- **Work to be completed**: Scan the data for "trzeba" and copy the lines it appears in.

::: Task data

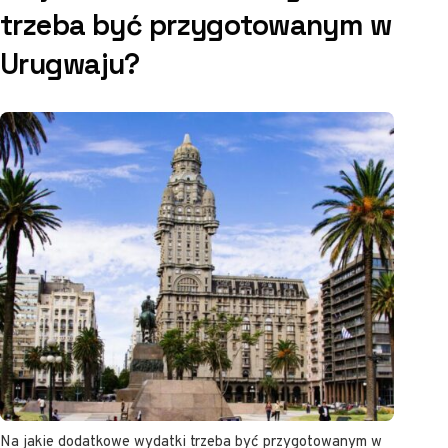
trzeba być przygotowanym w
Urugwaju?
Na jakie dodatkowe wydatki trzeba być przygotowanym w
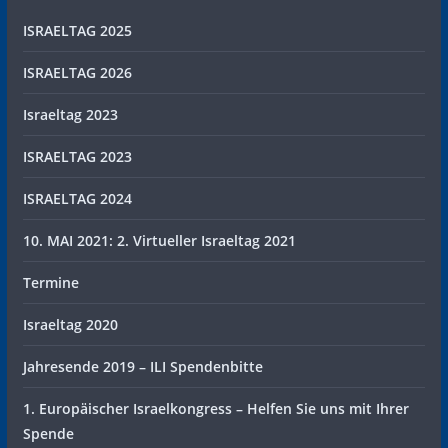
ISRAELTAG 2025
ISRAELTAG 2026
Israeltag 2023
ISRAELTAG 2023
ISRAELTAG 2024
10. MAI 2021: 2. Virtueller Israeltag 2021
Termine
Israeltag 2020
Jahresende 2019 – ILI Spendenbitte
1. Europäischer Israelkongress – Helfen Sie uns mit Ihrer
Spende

::::::

- **Response for this exercise**:
trzeba być przygotowanym w
Na jakie dodatkowe wydatki trzeba być przygotowanym w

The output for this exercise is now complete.